Finding My Way With Only an Alarm Clock, a Coffee, and an Olivier Giroud Jersey
I've written this post in the past...I've said it a hundred times...I'm so tired and loathsome of sports. Less the actual sports, in fact, almost exclusively NOT the sports themselves, but rather with the people watching them, and talking about them, and finding purpose and meaning in them. I can't stand the teaming legions of idiots and bullies that wear their favorite club's jerseys and sweatshirts, and that endlessly regurgitate sports talk bombast like it was their own. It gets to me in big ways, and I tend to personalize such things, so I really need to find new worlds to play in. The tragedy is that I love sports...always have...I just don't love the stupidity that they inspire...the short-sightedness, the elitism, the false notion of value and/or purpose. They're fun. They can be wildly dramatic. They are a fantastic distraction from every day life...and there's the rub. They ARE indeed a big distraction. Pay too much attention and you're sure to attach too much meaning, sure to find your own identity too closely attached, absolutely certain to fall into the mire of arrogant, entitled sports fan. No thanks.
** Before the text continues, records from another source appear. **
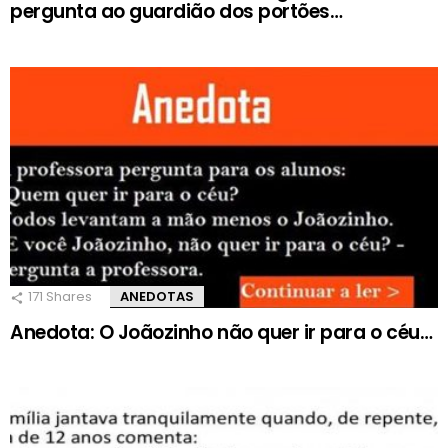
pergunta ao guardião dos portões…
171
Shares
ANEDOTAS
Anedota: O Joãozinho não quer ir para o céu…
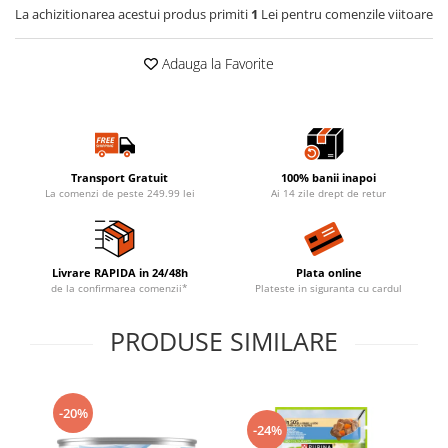
La achizitionarea acestui produs primiti
1
Lei pentru comenzile viitoare
Adauga la Favorite
Transport Gratuit
100% banii inapoi
La comenzi de peste 249.99 lei
Ai 14 zile drept de retur
Livrare RAPIDA in 24/48h
Plata online
de la confirmarea comenzii*
Plateste in siguranta cu cardul
PRODUSE SIMILARE
-20%
-24%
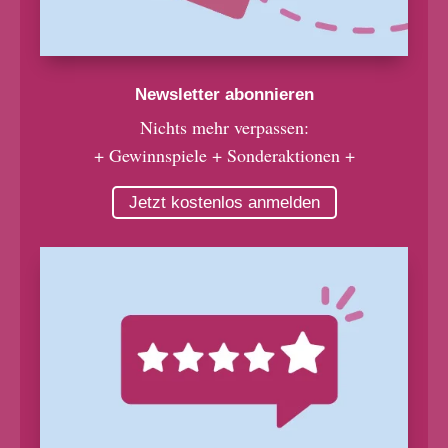
Newsletter abonnieren
Nichts mehr verpassen:
+ Gewinnspiele + Sonderaktionen +
Jetzt kostenlos anmelden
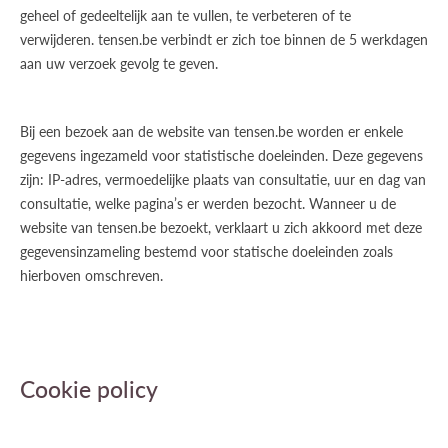
geheel of gedeeltelijk aan te vullen, te verbeteren of te
verwijderen. tensen.be verbindt er zich toe binnen de 5 werkdagen
aan uw verzoek gevolg te geven.
Bij een bezoek aan de website van tensen.be worden er enkele
gegevens ingezameld voor statistische doeleinden. Deze gegevens
zijn: IP-adres, vermoedelijke plaats van consultatie, uur en dag van
consultatie, welke pagina’s er werden bezocht. Wanneer u de
website van tensen.be bezoekt, verklaart u zich akkoord met deze
gegevensinzameling bestemd voor statische doeleinden zoals
hierboven omschreven.
Cookie policy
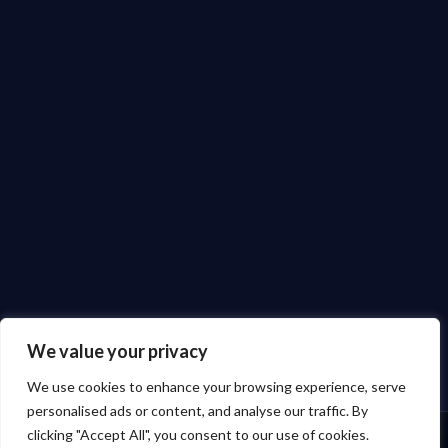
We value your privacy
We use cookies to enhance your browsing experience, serve
personalised ads or content, and analyse our traffic. By
clicking "Accept All", you consent to our use of cookies.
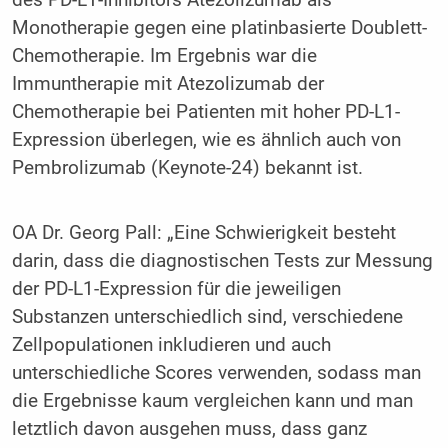
Monotherapie gegen eine platinbasierte Doublett-
Chemotherapie. Im Ergebnis war die
Immuntherapie mit Atezolizumab der
Chemotherapie bei Patienten mit hoher PD-L1-
Expression überlegen, wie es ähnlich auch von
Pembrolizumab (Keynote-24) bekannt ist.
OA Dr. Georg Pall: „Eine Schwierigkeit besteht
darin, dass die diagnostischen Tests zur Messung
der PD-L1-Expression für die jeweiligen
Substanzen unterschiedlich sind, verschiedene
Zellpopulationen inkludieren und auch
unterschiedliche Scores verwenden, sodass man
die Ergebnisse kaum vergleichen kann und man
letztlich davon ausgehen muss, dass ganz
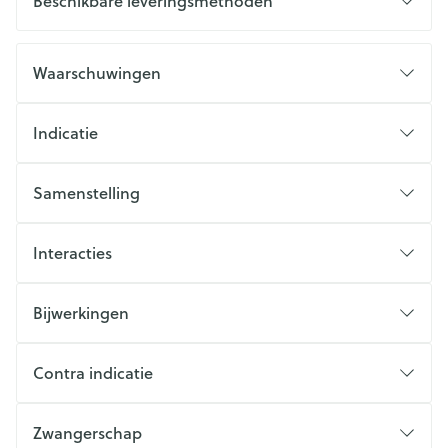
Beschikbare leveringsmethoden
Waarschuwingen
Indicatie
Samenstelling
Interacties
Bijwerkingen
Contra indicatie
Zwangerschap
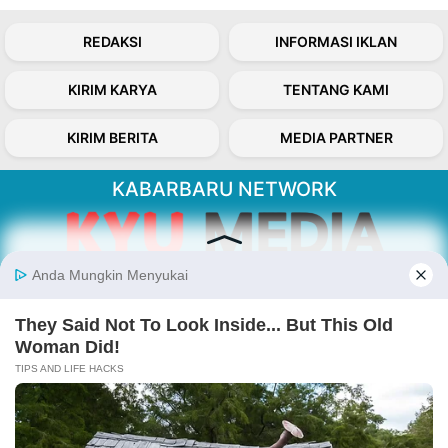
REDAKSI
INFORMASI IKLAN
KIRIM KARYA
TENTANG KAMI
KIRIM BERITA
MEDIA PARTNER
KABARBARU NETWORK
About Our Kabarbaru.co
Kabarbaru.co menyajikan berita aktual dan
inspiratif dari sudut pandang berbaik sangka
serta terverifikasi dari sumber yang tepat.
Follow Kabarbaru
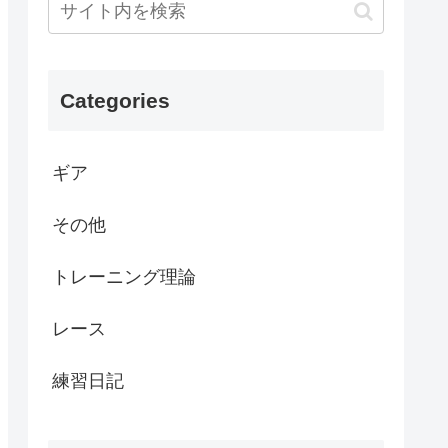
Categories
ギア
その他
トレーニング理論
レース
練習日記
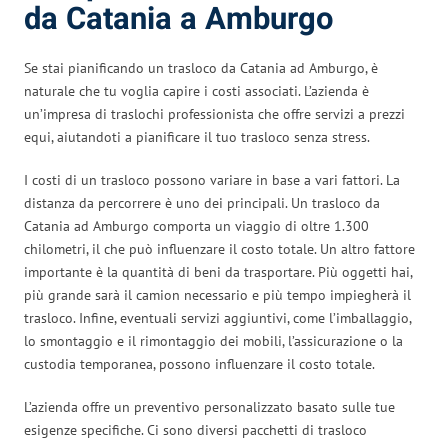
da Catania a Amburgo
Se stai pianificando un trasloco da Catania ad Amburgo, è
naturale che tu voglia capire i costi associati. L’azienda è
un’impresa di traslochi professionista che offre servizi a prezzi
equi, aiutandoti a pianificare il tuo trasloco senza stress.
I costi di un trasloco possono variare in base a vari fattori. La
distanza da percorrere è uno dei principali. Un trasloco da
Catania ad Amburgo comporta un viaggio di oltre 1.300
chilometri, il che può influenzare il costo totale. Un altro fattore
importante è la quantità di beni da trasportare. Più oggetti hai,
più grande sarà il camion necessario e più tempo impiegherà il
trasloco. Infine, eventuali servizi aggiuntivi, come l’imballaggio,
lo smontaggio e il rimontaggio dei mobili, l’assicurazione o la
custodia temporanea, possono influenzare il costo totale.
L’azienda offre un preventivo personalizzato basato sulle tue
esigenze specifiche. Ci sono diversi pacchetti di trasloco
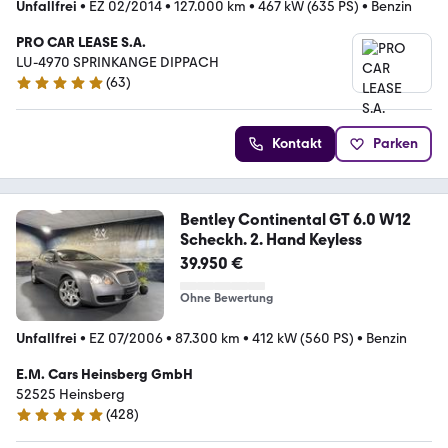
Unfallfrei
•
EZ 02/2014
•
127.000 km
•
467 kW (635 PS)
•
Benzin
PRO CAR LEASE S.A.
LU-4970 SPRINKANGE DIPPACH
(
63
)
4.9 Sterne
Kontakt
Parken
Bentley Continental GT 6.0 W12
Scheckh. 2. Hand Keyless
39.950 €
Ohne Bewertung
Unfallfrei
•
EZ 07/2006
•
87.300 km
•
412 kW (560 PS)
•
Benzin
E.M. Cars Heinsberg GmbH
52525 Heinsberg
(
428
)
5 Sterne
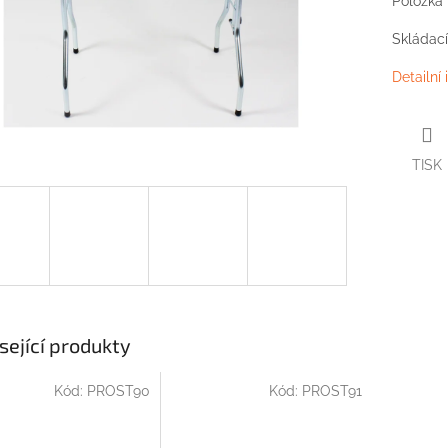
Položka
Skládací
Detailní
TISK
sející produkty
Kód:
PROST90
Kód:
PROST91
I prefer my sports to make me feel good, not make everyone around me miserable.
Late last night I stumbled upon the next morning's television listings, and right there at 7:30am sat an intriguing possibility. Arsenal played Crystal Palace in English Premier League soccer and it had been awhile since I'd paid any attention to that league and game that no one here in North America seems to pay any attention to. Had I just stumbled into a solution to my most recent sports conundrum? Maybe not, but I at least thought I had. No one cares about English "football"...at least no one I know. Perfect.
I'd watched the Premiership before, casually...because it was on...because it seemed like a pretty big deal..the crowds seemed crazy, and the culture surrounding the matches was intense and foreign, and fairly intriguing. Twenty years ago I stumbled into Nick Hornby's Fever Pitch book and was almost immediately struck curious about all that soccer business. It was a fantastic read for any sports fan, and left me with a naturally disproportionate knowledge of the Arsenal Football Club, and almost no other. I became a quiet pseudo fan, with a reason to kind of, sort of pay attention..on occasion...if there was nothing else going on...and I forgot that I didn't really care all that much. Over the years I found intermittent spikes in my interest. I even went through a short, misguided stage of waking up early on Saturday, cooking big breakfasts and cracking pre-8am beers. It was a damning distraction, but short lived so both my liver and waistline were fine. My brief sojourns into English Premier League fandom were fun, and a distraction from cold winter weekend mornings, and the best part was I had NO ONE to talk to about them...no one, save the odd English or Scottish immigrant parent or grandparent of a friend...and all that did was intrigue me more. Still, it had none of the makings of a life long love affair, and faded almost as fast as my interest flared. Now I think I should have tried harder. Being an Arsenal fan from across an ocean, on a continent where no one really cared, was nearly the perfect solution to most of my sporting woes.
This morning felt good, and I found myself excited at the prospect of coffee and Arsene Wenger. When Crystal Palace, easily one of the worst teams in the entire Premiership, was running roughshod over a first place Arsenal side, I was engaged, and found myself caring...even despite the fact that I knew almost none of the Gunner players. Thierry Henry was long gone, van Persie gone...Fabregas, gone...Jens Lehmann, gone...Bergkamp, gone...The only player I knew on this team was Olivier Giroud and Aaron Ramsey. I didn't know another soul. It was blissful. Sports fandom just for the sake of sports fandom...it was just what I needed.
I could watch alone. I could pour a cup of coffee, and grab something to eat. I could soak up names and learn the game better. I could revel in new and unknown stories from the commentators. In short, I could be a fan without all of the unsavory awfulness of our North American games. I decided over a bowl of Rice Krispies and a steaming hot cup of coffee that I would give soccer another try...that this time I would commit. I decided in the early morning chill and half light that I would never suffer another MLB, NL, NBA, NFL fan again as long as I lived. Oh, I'll still watch, and I'll still pay attention, but I will never again get dragged through someone else's filthy fanhood. Whenever the conversation turned to sports I'd start talking about the Arsenal - Tottenham match from the week previous and watch the exodus begin. Soon enough I'll be standing in kitchens alone, just a man and his beer, and I can't think of a better end result of a sports conversation on the planet.